Heading on up the road (I-17) to Arizona's North Central Wine Country.
Yesterday we, and by we I mean my wife, myself, and two other couples who are dear friends, took about a two hour trip up the freeway to one of Arizona's wine countries in the making.. There is one down south around Elgin and Sonoita, not far past where one can see the marvelous Kartchner Caverns, and we had originally planned to go down there, but a nasty hail storm wiped out most of the region's crop and shame on us, we really wanted a bit of lovely wine country scenery, so we switched agendas and went the opposite direction towards Cornville and Page Springs.
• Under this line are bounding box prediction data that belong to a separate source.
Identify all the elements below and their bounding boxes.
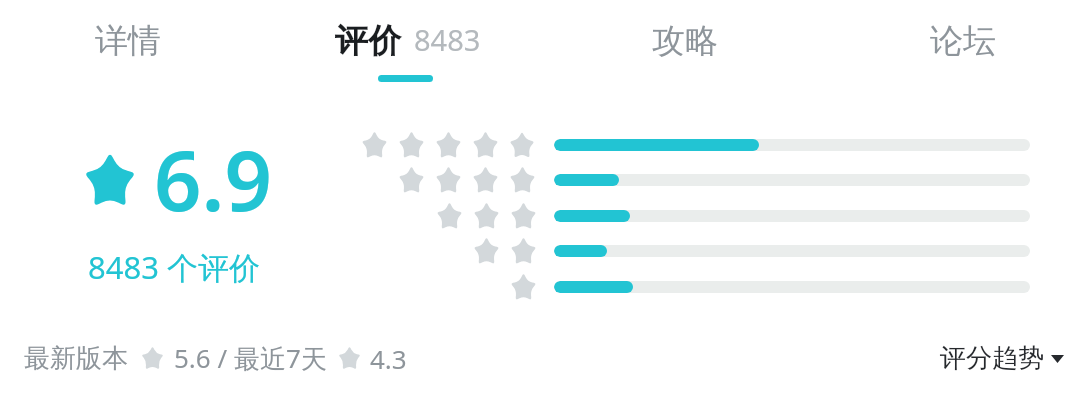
button[interactable]: 5 star ratings	[360, 127, 1030, 163]
staticText: 详情	[95, 20, 161, 62]
button[interactable]: 评价	[273, 0, 543, 96]
staticText: 评分趋势	[940, 342, 1044, 375]
button[interactable]: 4 star ratings	[360, 162, 1030, 198]
staticText: 评价	[335, 20, 401, 62]
button[interactable]: Overall rating 6.9 from 8483 reviews	[20, 130, 320, 300]
button[interactable]: 详情	[0, 0, 263, 96]
button[interactable]: 1 star ratings	[360, 269, 1030, 305]
staticText: 8483	[414, 20, 481, 59]
button[interactable]: 3 star ratings	[360, 198, 1030, 234]
staticText: 5.6 / 最近7天	[174, 340, 327, 376]
button[interactable]: 2 star ratings	[360, 233, 1030, 269]
staticText: 6.9	[154, 122, 272, 235]
button[interactable]: 攻略	[550, 0, 820, 96]
staticText: 最新版本	[24, 342, 128, 375]
staticText: 攻略	[652, 20, 718, 62]
staticText: 4.3	[370, 341, 407, 376]
staticText: 8483 个评价	[88, 246, 260, 288]
button[interactable]: 评分趋势	[940, 336, 1064, 381]
staticText: 论坛	[930, 20, 996, 62]
button[interactable]: 论坛	[828, 0, 1080, 96]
Page Springs Winery was our first stop. Very nice facility, a lovely bit of vineyard surrounding the place and, wouldn't you know it, the one wine we liked was the most expensive on the list. Had to pass it by. Felt bad about it, but it seemed wise to continue on in search of more pocketbook friendly discoveries.
Another little shot from Page Springs.
Just down the road at Oak Creek Winery we found a more modest establishment, our pourer was brand new to the job, and the bathroom was all but inaccessible unless one literally parked outside the door. Steady stream of slightly desperate ladies, don't you know. But we found a lovely red called "Sedona Woman" and just had to get a bottle. It is being set aside for a special occasion, like Thanksgiving, Easter or winning the lottery. We are counting on all three happening sometime within the next several months.
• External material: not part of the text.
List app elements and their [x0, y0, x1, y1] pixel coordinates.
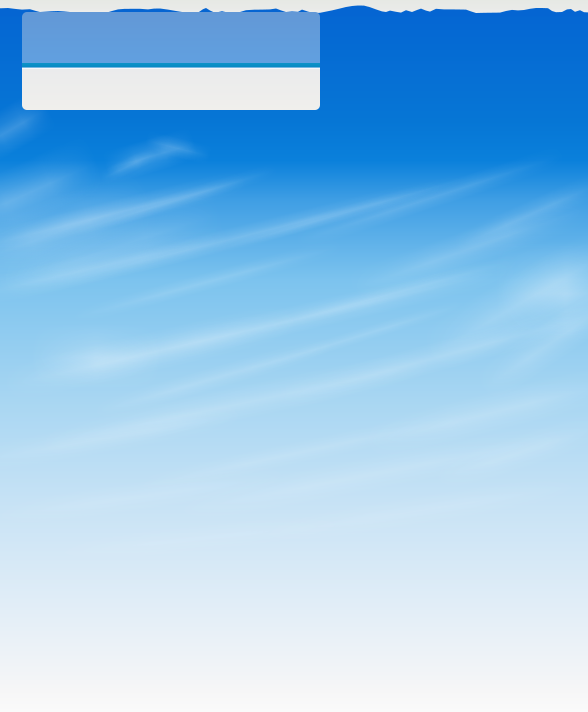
button[interactable]	[22, 12, 320, 110]
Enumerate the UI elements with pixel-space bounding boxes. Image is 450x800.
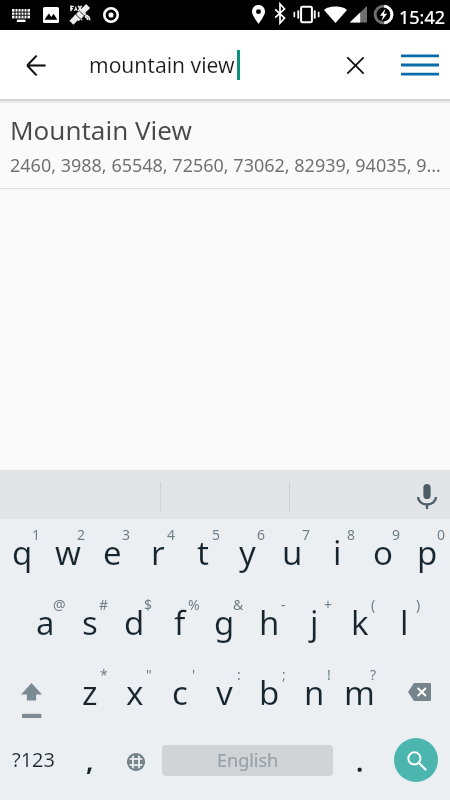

Outside the Oakcreek tasting room were a few picnic tables. We availed ourselves and laid out a nice spread of cheeses, bread, fruit, meat and scones. A most satisfactory meal.
Our third stop was at Javalina Leap. There we enjoyed an informative and entertaining tour conducted by a former college professor who wielded a walking stick as a pointer and who flavored his lecture with a slightly salty vocabulary. We learned about vine abuse, "terroire" "brix", the advantage of having no top soil, and the use of the Tom Sawyer approved "whitewashing the fence" approach to getting volunteers to work in the vineyard. I was also tickled to hear him use the word "plonk" in reference to poorly made wine (thank you, Lexi!). Considering the fact that he looked a bit like Rumpole of the Bailey, I should have expected as much. For those of you who have never read John Mortimer's wonderful Rumpole books, may I recommend you correct the situation at your earliest possible convenience.
We even had the opportunity to get a whiff and feel the heat rising from the fermenting grapes.
We ended our four winery tour at Alcantara. It is a bit more out of the way, down a dusty dirt road, but once there the environment is lovely, the tasting room is more of a living room with big leather furniture, and just down the hill is the Verde River. Oh, and we found another must have bottle in their Native Harvest.
So far the north central Arizona wine country has no vistas quite like this one we enjoyed earlier this summer in Temecula, California. It is a modest beginning to what may become a vital wine producing region, time will tell. But it was a lovely day spent with friends. Tough to beat.